Breadcrumb
Kaia Kanepi, el resurgimiento de la mujer de hielo
A sus 32 años y tras un parón que parecía definitivo, la jugadora estonia ha regresado con fuerza y está asombrando en en el US Open 2017.
La vida siempre da segundas oportunidades, y más si se pelea con ahínco y pasión inusitadas por ellas. Kaia Kanepi sabe lo que es el sufrimiento, la impotencia al ver que su magnífico nivel de tenis sigue dentro de ella pero es incapaz de salir a la palestra ante el castigo constante e inmisericorde de las lesiones. La jugador báltica fue una de las pioneras del tenis incisivo y de ataque constante. Sus 181 centímetros de altura le permiten montarse sobre la bola y golpearla con una contundencia que hoy en día es habitual en la zona noble del ranking WTA, pero que no deja de asombrar.
Su eclosión se produjo en 2010, donde pasó de ser 58 del mundo al inicio de año a meterse en el top-25 al final, gracias a sus cuartos de final en Wimbledon y US Open.

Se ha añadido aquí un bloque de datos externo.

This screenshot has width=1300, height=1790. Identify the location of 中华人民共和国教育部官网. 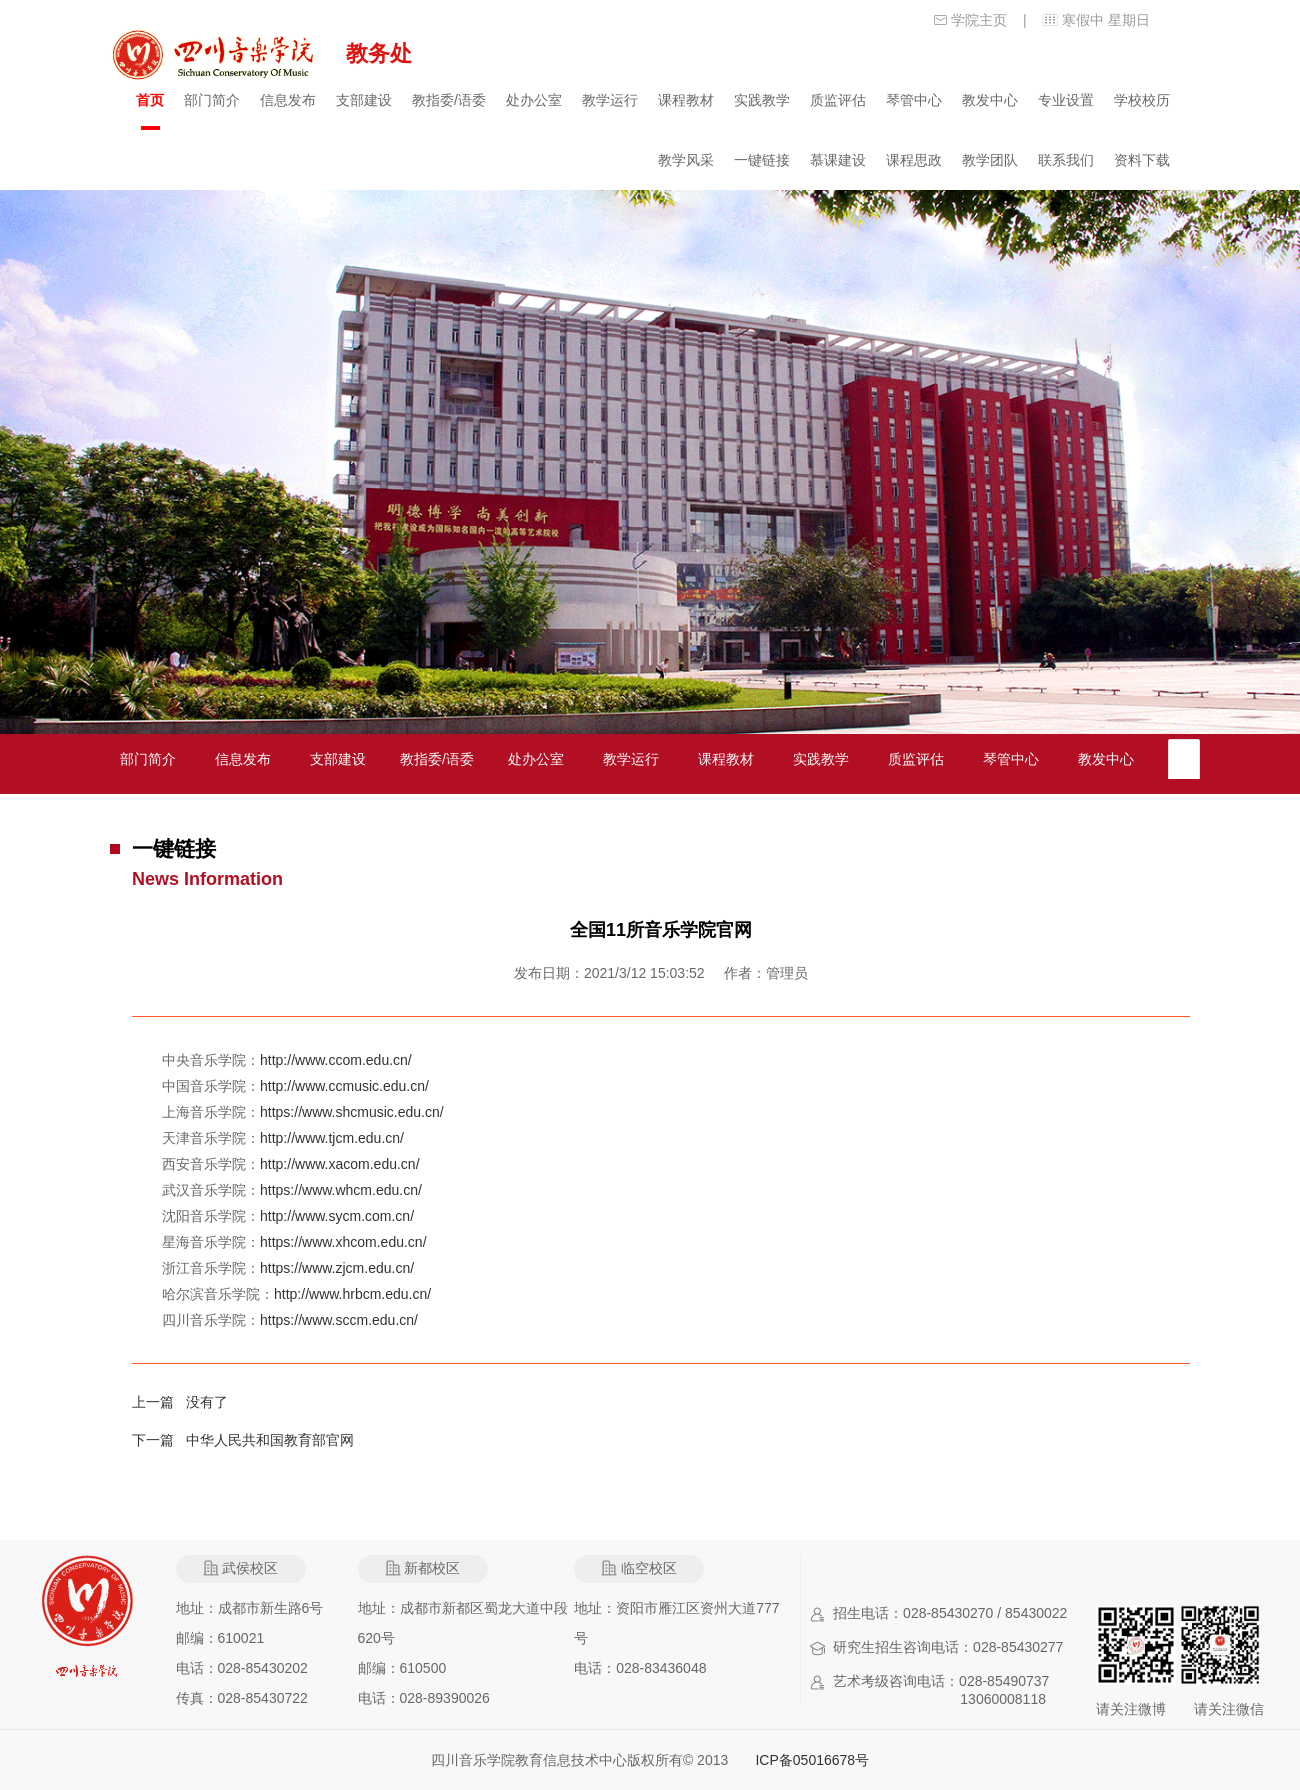
(270, 1440).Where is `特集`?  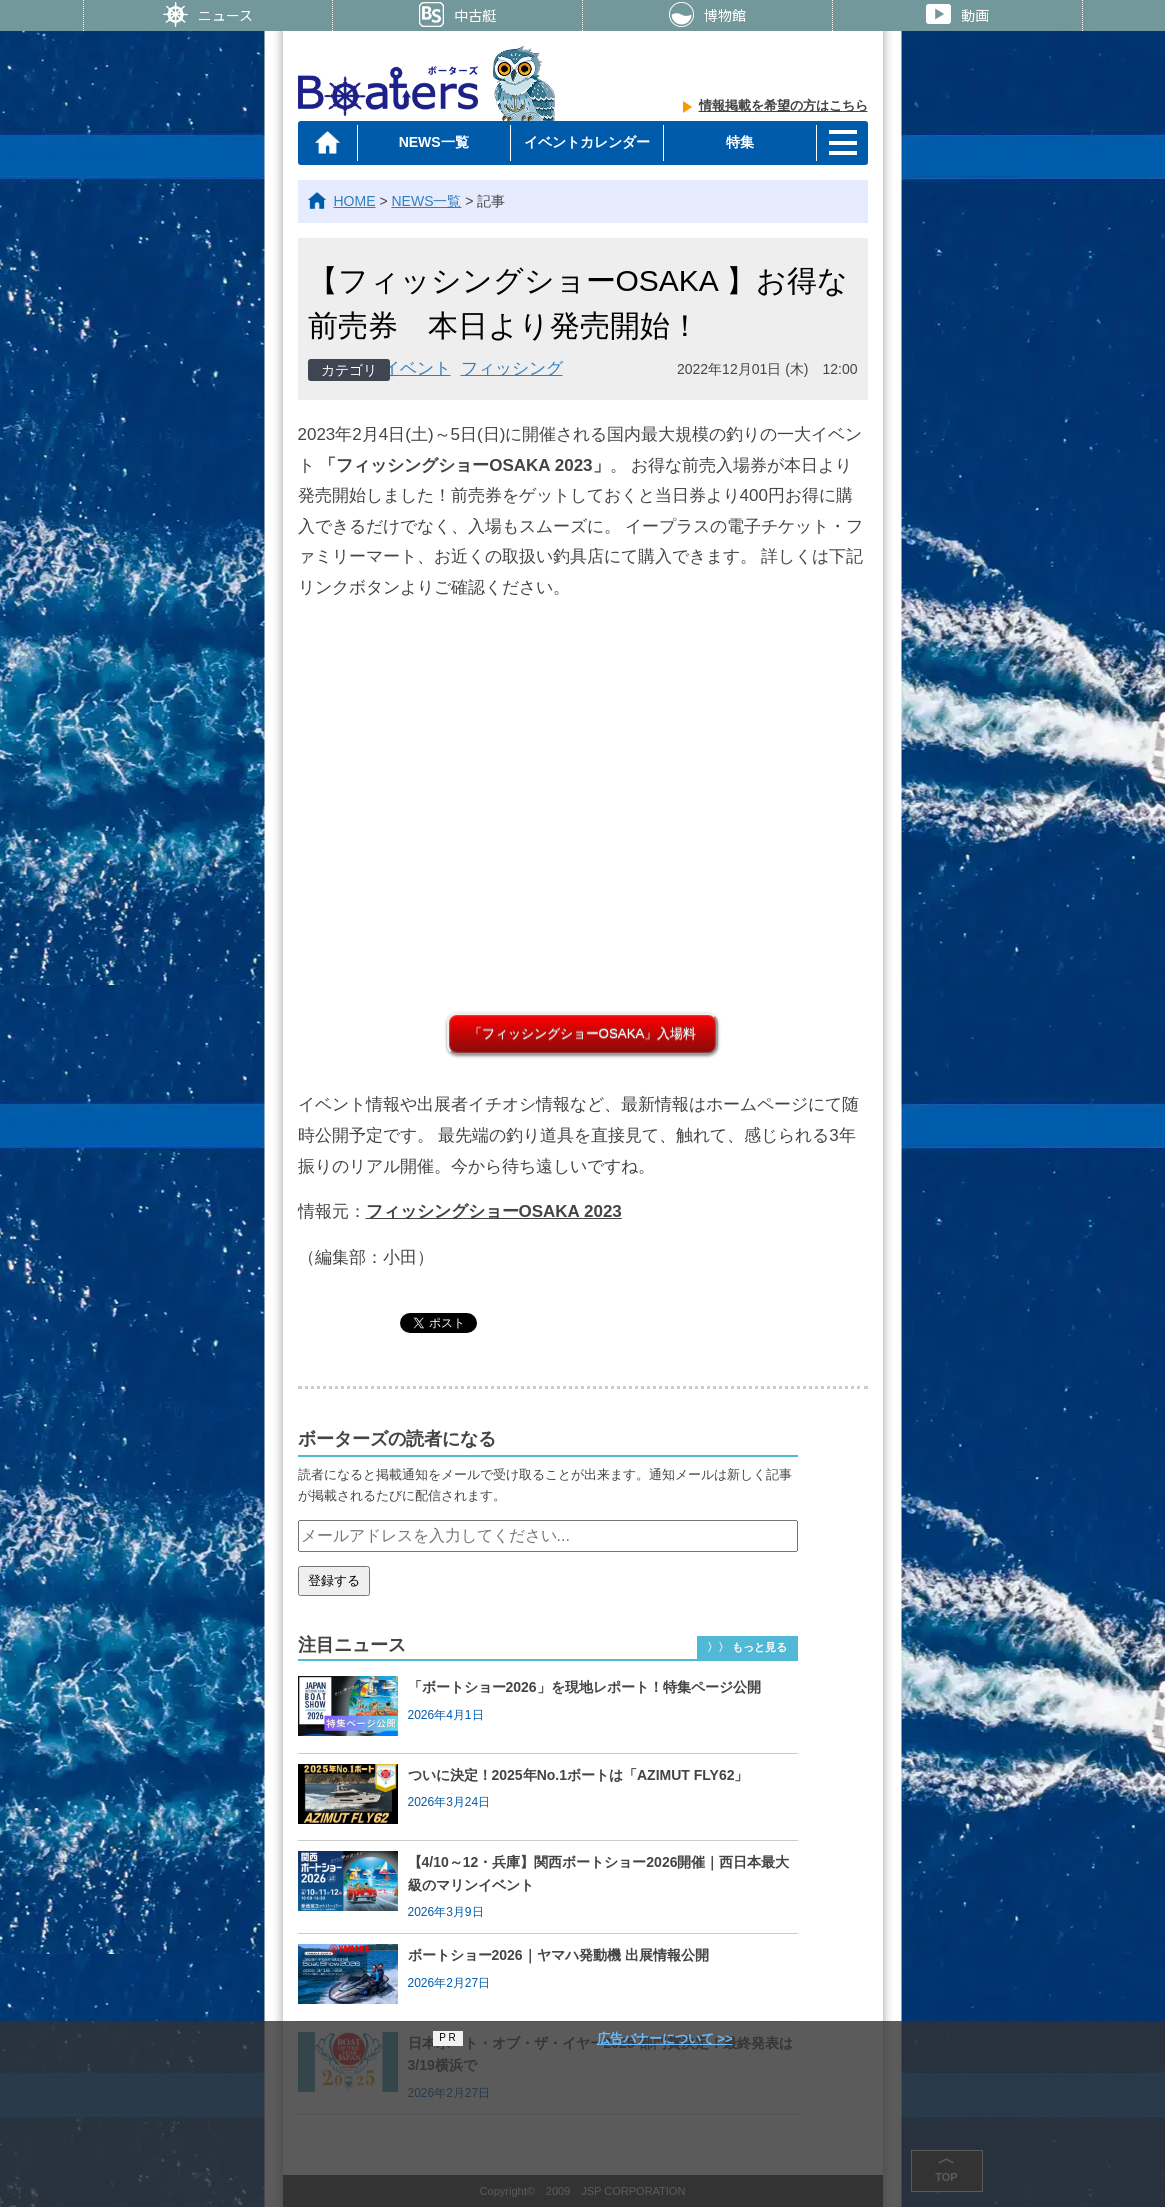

Dos años antes, en 2008, ya había conseguido idéntico resultado en Roland Garros, pero su progresión se vio frenada por las lesiones, algo que le ha ocurrido en numerosas ocasiones. Y es que la tenista báltica parece hecha de hielo, tanto por su semblante y aplomo durante los partidos como por la fortaleza que puede convertirse en fragilidad y diluirse en un mar de molestias físicas.
[getty:841254798]
Llegó a ser la 15ª del ranking WTA en 2012, a pesar de perderse más de media temporada por diversas lesiones que impidieron su continuidad en el circuito. Fue desapareciendo progresivamente de las grandes citas. En 2014 su mejor resultado en un Grand Slam fue la cuarta ronda en el US Open mientras que en 2015 solo ganó un partido en los majors, y fue precisamente en la Gran Manzana. Se inspira la estonia en Flushing Meadows, donde después de estar siete torneos de Grand Slam seguidos sin comparecer, se ha metido en tercera ronda después de pasar la fase previa.
Son ya 12 los partidos consecutivos ganados que acumula Kanepi, con su título en el ITF 15K Parnau, la fase previa y estos dos encuentros ante Francesca Schiavone y Yanina Wickmayer. No se le han caído los anillos a Kaia por haber tenido que buscar la inspiración en torneos pequeños, ni por verse fuera del top-300 al final del 2016. Alejada de los focos de atención, con su discrección habitual, la jugadora báltica demuestra que aún le queda mucho tenis en su raqueta.
[getty:461165176]
En su partido ante la belga, acabó con un balance de 25 golpes ganadores y 18 errores no forzados, lo que muestra su tendencia al ataque constante con ese revés cual martillo pilón capaz de romper cualquier resistencia de fondo de pista. Kaia Kanepi tiene ganas de reivindicarse, está fresca físicamente y su confianza se retroalimenta en cada victoria que encadena. Su siguiente rival en el US Open 2017 será Naomi Osaka, en lo que será una lucha constante por coger la iniciativa en un duelo generacional con mucho morbo. Nunca es tarde si la dicha es buena.